Problem description: Exclude every picture and return the remaining entries below verbatim.

** Opening Data for this exercise block **

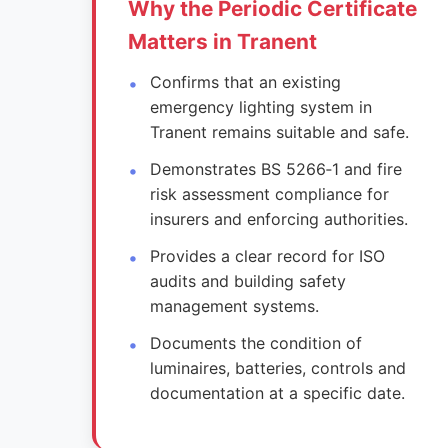
Why the Periodic Certificate
Matters in Tranent
Confirms that an existing
emergency lighting system in
Tranent remains suitable and safe.
Demonstrates BS 5266‑1 and fire
risk assessment compliance for
insurers and enforcing authorities.
Provides a clear record for ISO
audits and building safety
management systems.
Documents the condition of
luminaires, batteries, controls and
documentation at a specific date.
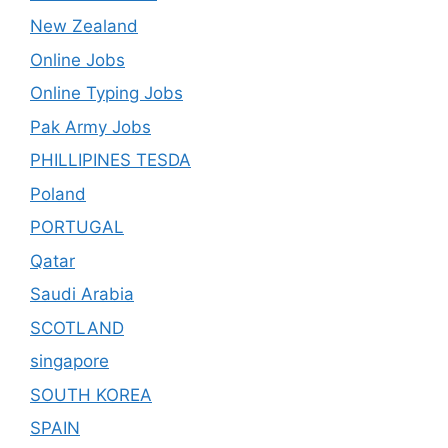
New Zealand
Online Jobs
Online Typing Jobs
Pak Army Jobs
PHILLIPINES TESDA
Poland
PORTUGAL
Qatar
Saudi Arabia
SCOTLAND
singapore
SOUTH KOREA
SPAIN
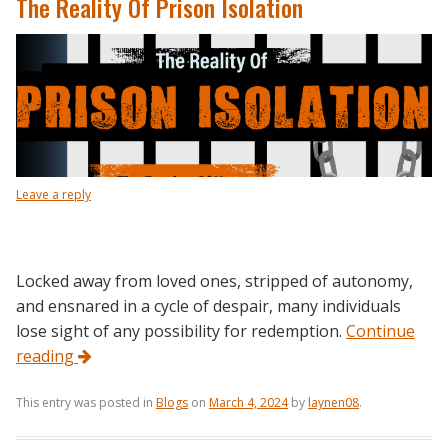
The Reality Of Prison Isolation
Leave a reply
Locked away from loved ones, stripped of autonomy,
and ensnared in a cycle of despair, many individuals
lose sight of any possibility for redemption.
Continue
reading
This entry was posted in
Blogs
on
March 4, 2024
by
laynen08
.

** Closing Data for this exercise block **

Written response:
Why the Periodic Certificate
Matters in Tranent
Confirms that an existing
emergency lighting system in
Tranent remains suitable and safe.
Demonstrates BS 5266‑1 and fire
risk assessment compliance for
insurers and enforcing authorities.
Provides a clear record for ISO
audits and building safety
management systems.
Documents the condition of
luminaires, batteries, controls and
documentation at a specific date.
New Zealand
Online Jobs
Online Typing Jobs
Pak Army Jobs
PHILLIPINES TESDA
Poland
PORTUGAL
Qatar
Saudi Arabia
SCOTLAND
singapore
SOUTH KOREA
SPAIN
The Reality Of Prison Isolation
Leave a reply
Locked away from loved ones, stripped of autonomy,
and ensnared in a cycle of despair, many individuals
lose sight of any possibility for redemption.
Continue
reading
This entry was posted in
Blogs
on
March 4, 2024
by
laynen08
.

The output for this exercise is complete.